The Hayek Effect: The Political Consequences of Planned Austerity
By Lee Harris @ AEI (May 17, 2012)
…My reading of Hayek, however, convinced me that this was a misleading, naive misinterpretation of the Soviet collapse. The lesson I drew applied not only to Soviet Communism, but to any form of centralized economic planning, including the kind favored under the European model. The problem with centralized planning is not that it makes bad decisions. The problem is that, even if it makes good decisions, these decisions will be made by a group of centralized planners and not by anonymous market forces. When these decisions demand austerity, loss of wages, higher prices, and cuts in social benefits, the people will resist them. And if the people get angry enough, they can bring down the government that has tried to impose an austerity regime on them, leading to both increased economic distress and political instability.
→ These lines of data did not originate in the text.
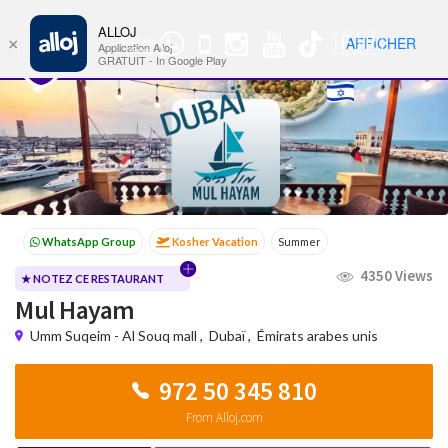
ALLOJ
MENU
🇫🇷
AFFICHER
×
WhatsApp
Nav
Application Alloj
Group
GRATUIT - In Google Play
Kosher Vacation
Summer
Passover programs
Shavuot
4350 Views
Sukkot
Winter
★ NOTEZ CE RESTAURANT
Mul Hayam
Umm Suqeim - Al Souq mall
,
Dubaï
,
Émirats arabes unis
972 50 345 810
From Alloj.com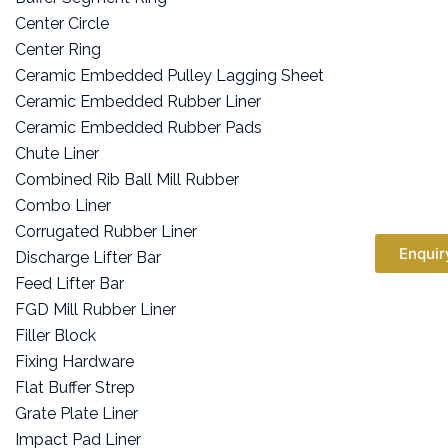
Center Circle
Center Ring
Ceramic Embedded Pulley Lagging Sheet
Ceramic Embedded Rubber Liner
Ceramic Embedded Rubber Pads
Chute Liner
Combined Rib Ball Mill Rubber
Combo Liner
Corrugated Rubber Liner
Enquir
Discharge Lifter Bar
Feed Lifter Bar
FGD Mill Rubber Liner
Filler Block
Fixing Hardware
Flat Buffer Strep
Grate Plate Liner
Impact Pad Liner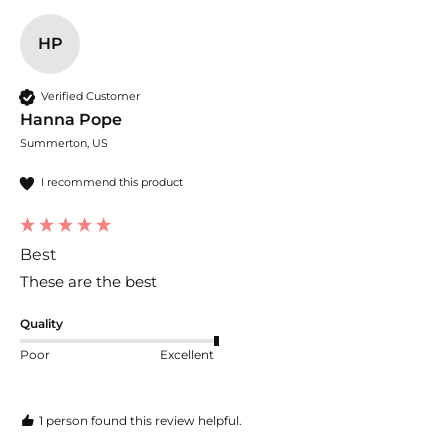
HP
Verified Customer
Hanna Pope
Summerton, US
I recommend this product
Best
These are the best
Quality
Poor
Excellent
1 person found this review helpful.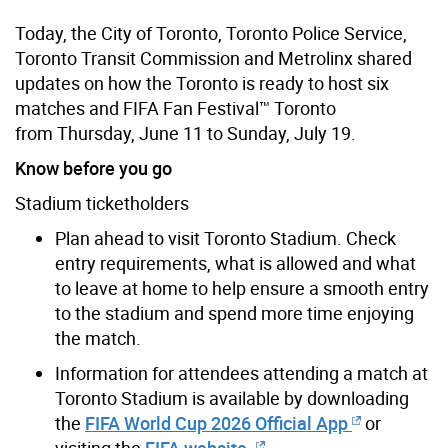
Today, the City of Toronto, Toronto Police Service,
Toronto Transit Commission and Metrolinx shared
updates on how the Toronto is ready to host six
matches and FIFA Fan Festival™ Toronto
from Thursday, June 11 to Sunday, July 19.
Know before you go
Stadium ticketholders
Plan ahead to visit Toronto Stadium. Check
entry requirements, what is allowed and what
to leave at home to help ensure a smooth entry
to the stadium and spend more time enjoying
the match.
Information for attendees attending a match at
Toronto Stadium is available by downloading
the
FIFA World Cup 2026 Official App
or
visiting the
FIFA website.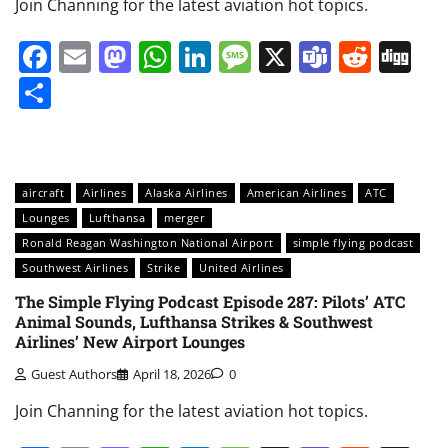
Join Channing for the latest aviation hot topics.
Facebook
Email
Mastodon
WhatsApp
LinkedIn
Message
X
Teams
Redd
Di
Share
aircraft
Airlines
Alaska Airlines
American Airlines
ATC
Lounges
Lufthansa
merger
Ronald Reagan Washington National Airport
simple flying podcast
Southwest Airlines
Strike
United Airlines
The Simple Flying Podcast Episode 287: Pilots’ ATC
Animal Sounds, Lufthansa Strikes & Southwest
Airlines’ New Airport Lounges
Guest Authors
April 18, 2026
0
Join Channing for the latest aviation hot topics.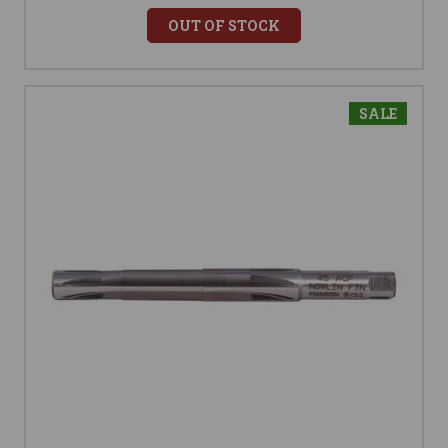
OUT OF STOCK
SALE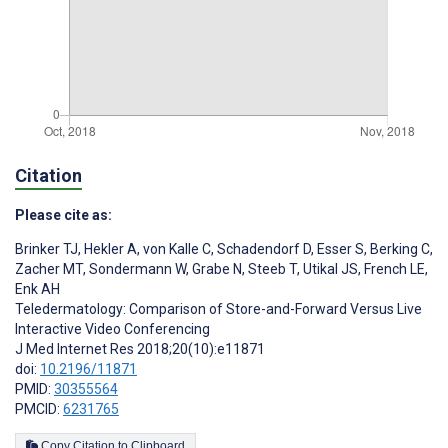
Citation
Please cite as:
Brinker TJ
,
Hekler A
,
von Kalle C
,
Schadendorf D
,
Esser S
,
Berking C
,
Zacher MT
,
Sondermann W
,
Grabe N
,
Steeb T
,
Utikal JS
,
French LE
,
Enk AH
Teledermatology: Comparison of Store-and-Forward Versus Live
Interactive Video Conferencing
J Med Internet Res 2018;20(10):e11871
doi:
10.2196/11871
PMID:
30355564
PMCID:
6231765
Copy Citation to Clipboard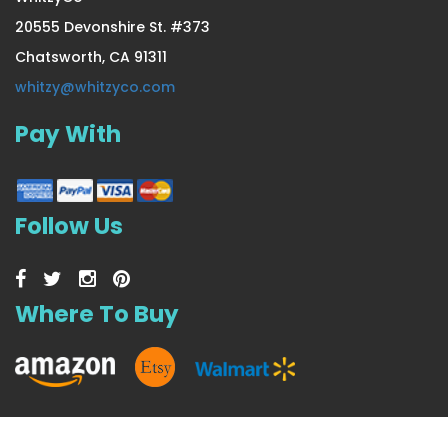
20555 Devonshire St. #373
Chatsworth, CA 91311
Extra Thick & Lush Seasonal
whitzy@whitzyco.com
Pay With
US $37.99
Follow Us
Where To Buy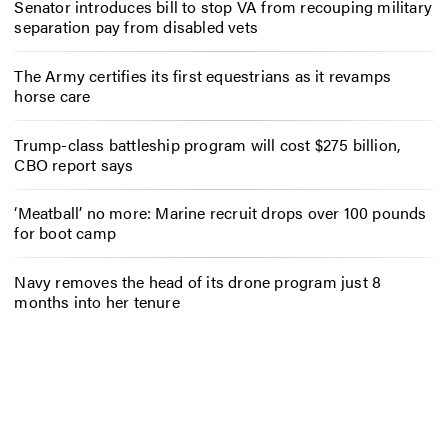
Senator introduces bill to stop VA from recouping military
separation pay from disabled vets
The Army certifies its first equestrians as it revamps
horse care
Trump-class battleship program will cost $275 billion,
CBO report says
‘Meatball’ no more: Marine recruit drops over 100 pounds
for boot camp
Navy removes the head of its drone program just 8
months into her tenure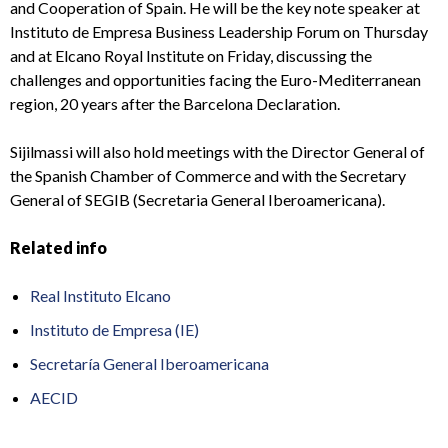
and Cooperation of Spain. He will be the key note speaker at
Instituto de Empresa Business Leadership Forum on Thursday
and at Elcano Royal Institute on Friday, discussing the
challenges and opportunities facing the Euro-Mediterranean
region, 20 years after the Barcelona Declaration.
Sijilmassi will also hold meetings with the Director General of
the Spanish Chamber of Commerce and with the Secretary
General of SEGIB (Secretaria General Iberoamericana).
Related info
Real Instituto Elcano
Instituto de Empresa (IE)
Secretaría General Iberoamericana
AECID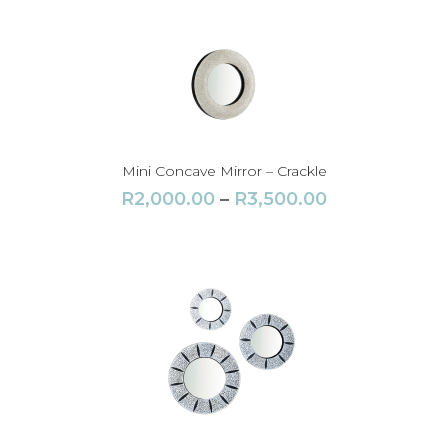
Mini Concave Mirror – Crackle
P
R
2,000.00
–
R
3,500.00
r
i
c
e
r
a
n
g
e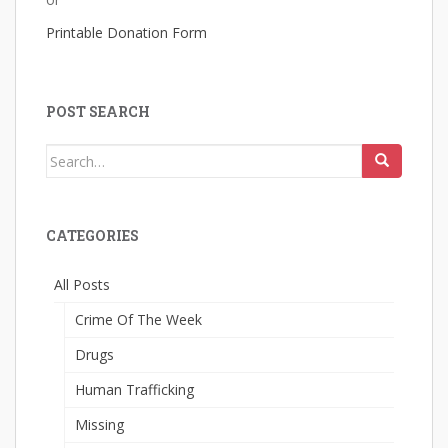
Printable Donation Form
POST SEARCH
Search
for:
CATEGORIES
All Posts
Crime Of The Week
Drugs
Human Trafficking
Missing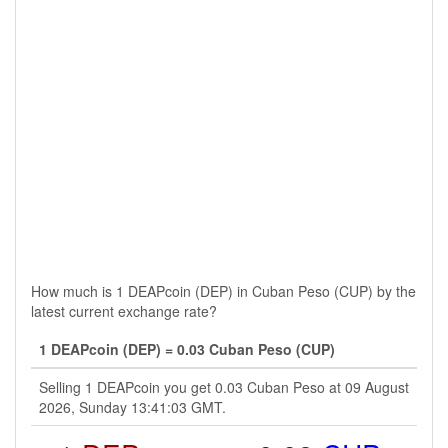
How much is 1 DEAPcoin (DEP) in Cuban Peso (CUP) by the
latest current exchange rate?
1 DEAPcoin (DEP) = 0.03 Cuban Peso (CUP)
Selling 1 DEAPcoin you get 0.03 Cuban Peso at 09 August
2026, Sunday 13:41:03 GMT.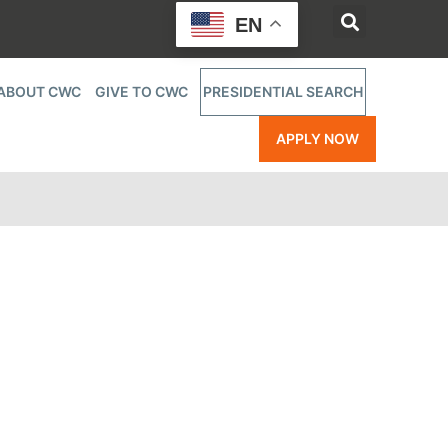
EN
ABOUT CWC
GIVE TO CWC
PRESIDENTIAL SEARCH
APPLY NOW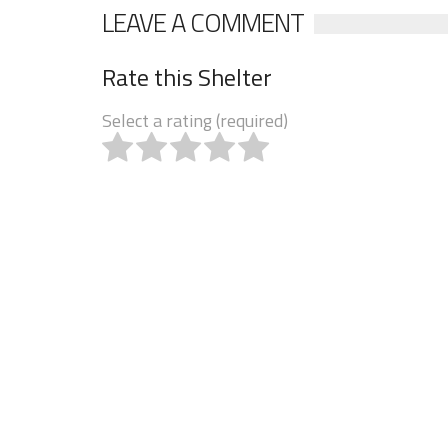
LEAVE A COMMENT
Rate this Shelter
Select a rating (required)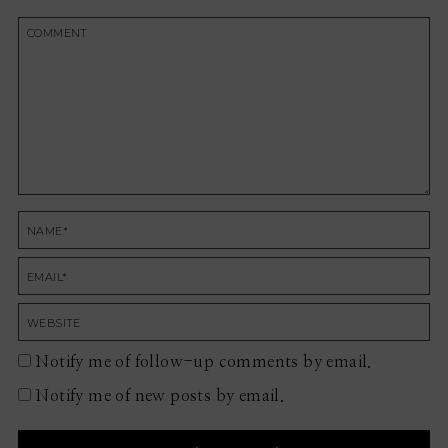
Notify me of follow-up comments by email.
Notify me of new posts by email.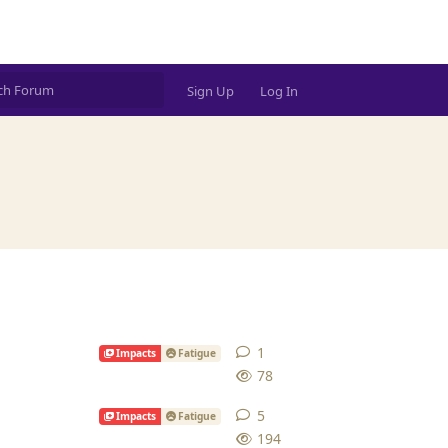
Sign Up
Log In
1
1
reply
Impacts
Fatigue
78
5
5
replies
Impacts
Fatigue
194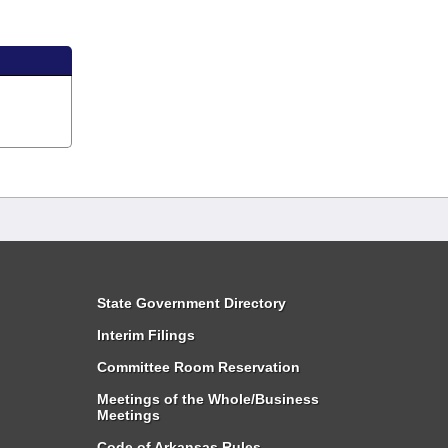
State Government Directory
Interim Filings
Committee Room Reservation
Meetings of the Whole/Business
Meetings
Code of Arkansas Rules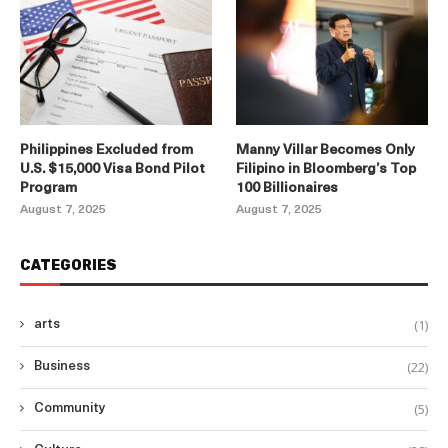
Philippines Excluded from
Manny Villar Becomes Only
U.S. $15,000 Visa Bond Pilot
Filipino in Bloomberg’s Top
Program
100 Billionaires
August 7, 2025
August 7, 2025
CATEGORIES
(1)
arts
(22)
Business
(5)
Community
Even if the European austerity programs are right on the economics, they are politically disastrous. An oppressive totalitarian regime might try to impose them on its people against their will, through terror and intimidation, but no democracy can hope to do this. The political revolt in Greece, therefore, is not a fluke, but a harbinger of more revolts to come, along with more economic crises and more political paralysis. It would be absurd to compare the EU with the USSR in terms of their relative respect for freedom and democracy, but it is precisely the EU’s tradition of democratic principles that may well doom it to the same fate that befell the Soviet Union—a sudden and shocking collapse, followed by years of economic decline and political turmoil.